Problem details: Each entry below must be given again word for word, with no pictures.

Saved entries
▬▬▬

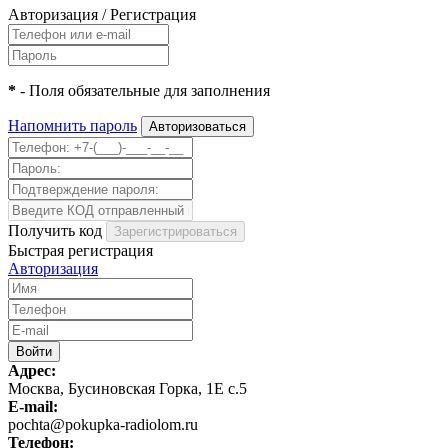
Авторизация
/
Регистрация
*
- Поля обязательные для заполнения
Напомнить пароль
Получить код
Быстрая регистрация
Авторизация
Адрес:
Москва, Бусиновская Горка, 1Е с.5
E-mail:
pochta@pokupka-radiolom.ru
Телефон:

▬▬▬

Task answer:
Авторизация
/
Регистрация
*
- Поля обязательные для заполнения
Напомнить пароль
Получить код
Быстрая регистрация
Авторизация
Адрес:
Москва, Бусиновская Горка, 1Е с.5
E-mail:
pochta@pokupka-radiolom.ru
Телефон:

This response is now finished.